*Problem description*
Go through the entries below and copy every line that holds the word "روزنامه".

*Records to process*

____

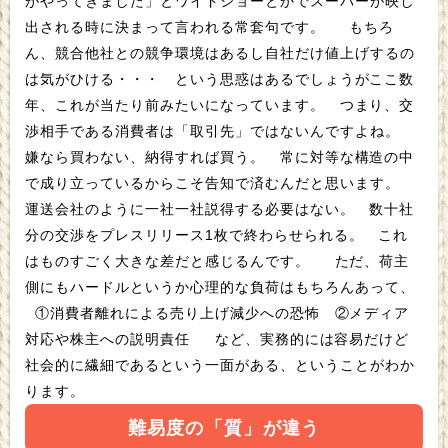
がやってきました」とワイドショーとかでスーパーが映し
出される時に決まって言われる常套句です。 もちろ
ん、競合他社との競争環境はあるし自社だけ値上げするの
は気がひける・・・ という思惑はあるでしょうがここ数
年、これが当たり前みたいになっています。 つまり、交
渉相手である消費者は「取引先」ではないんですよね。
嫌なら買わない、納得すれば買う。 常に対等な構造の中
で成り立っているからこそ告知で済むんだと思います。
運送会社のように一社一社説得する必要はない。 数十社
分の交渉をプレスリリース1枚で終わらせられる。 これ
はものすごく大きな差だと感じるんです。 ただ、荷主
側にもハードルというか心理的な負荷はもちろんあって、
①消費者離れによる売り上げ減少への恐怖 ②メディア
対応や株主への説明責任 など、実務的には容易だけど
社会的に繊細であるという一面がある、ということがわか
ります。
難易度の「質」が違う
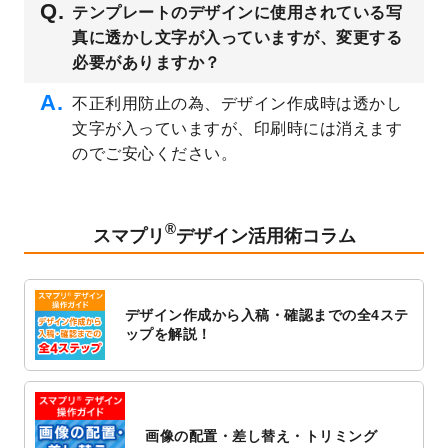
テンプレートのデザインに使用されている写
公開いたしました。
真に透かし文字が入っていますが、変更する
2023/3/13
封筒（長3、洋長3、角2）のデザインテンプ
必要がありますか？
レート
を追加しました。
2023/3/13
クリアファイルのデザインテンプレート
を
不正利用防止の為、デザイン作成時は透かし
追加しました。
文字が入っていますが、印刷時には消えます
2023/3/2
パワーポイント版テンプレートをダウンロ
のでご安心ください。
ードできるようになりました！
2023/2/24
クリアファイルのデザインテンプレート
を
追加しました。
®
スマプリ
デザイン活用術コラム
2023/1/13
4月始まりのカレンダーデザインテンプレー
ト
を追加しました。
2023/1/5
スタンプカードのデザインテンプレート
を
デザイン作成から入稿・確認までの全4ステ
追加しました。
ップを解説！
2022/12/26
サーバーメンテナンスに伴う全サービス停
止のお知らせ
2022/12/16
ポスターカレンダーのデザインテンプレー
ト
を公開いたしました。
画像の配置・差し替え・トリミング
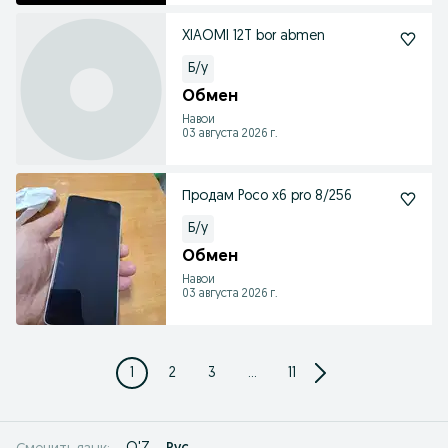
XIAOMI 12T bor abmen
Б/у
Обмен
Навои
03 августа 2026 г.
Продам Poco x6 pro 8/256
Б/у
Обмен
Навои
03 августа 2026 г.
1
2
3
...
11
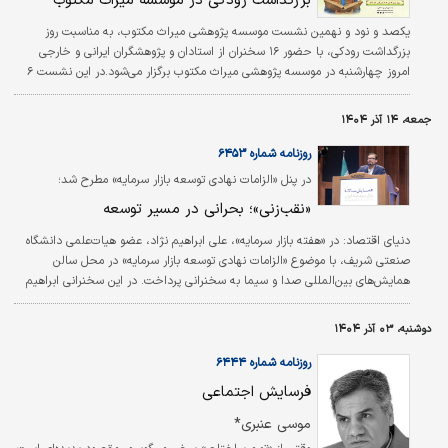
بزرگداشت رودکی در موسسه میراث مکتوب
جست‌وجوی حقیقت را برای دانشگاهیان تامین کند.
یکصد و نود و نهمین نشست موسسه پژوهشی میراث مکتوب، به مناسبت روز
بزرگداشت رودکی، با حضور ۱۶ سخنران از استادان و پژوهشگران ایرانی و خارجی
امروز چهارشنبه در موسسه پژوهشی میراث مکتوب برگزار می‌شود.در این نشست ۶
نفر از استادان به صورت حضوری در موسسه پژوهشی میراث مکتوب سخنرانی
خواهند کرد و فیلم ضبط‌شده سخنان ۱۰ نفر دیگر از استادان در سایت و پلتفرم‌های
جمعه، ۱۴ آذر ۱۴۰۴
موسسه پژوهشی میراث مکتوب پخش خواهد شد.
روزنامه شماره ۶۴۵۳
در پنل «الزامات نهادی توسعه بازار سرمایه» مطرح شد؛
«نقب‏‏‌زنی»؛ بحرانی در مسیر توسعه
دنیای اقتصاد:
در «هفته بازار سرمایه»، علی ابراهیم نژاد، عضو هیات‌علمی دانشگاه
صنعتی شریف، با موضوع «الزامات نهادی توسعه بازار سرمایه» در محل سالن
همایش‌های بین‌المللی صدا و سیما به سخنرانی پرداخت. در این سخنرانی ابراهیم
نژاد دو عامل را اصلی‌ترین ارکان توسعه بازار سرمایه کشور دانست. نخست،
فراهم‌کردن یک جریان دائمی از اطلاعات دقیق و درست برای سرمایه‏‏‌گذاران خرد و
دوشنبه، ۰۳ آذر ۱۴۰۴
دوم، فراهم‌کردن فضایی که در آن امکان سوء‏‏‌استفاده توسط مدیران و ناشران فراهم
نباشد. همچنین در این میان و جهت محقق‌شدن هدف دوم، مساله‌ای که از…
روزنامه شماره ۶۴۴۴
فرسایش اجتماعی
موسی عنبری*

____

*Written response*
روزنامه شماره ۶۴۵۳
روزنامه شماره ۶۴۴۴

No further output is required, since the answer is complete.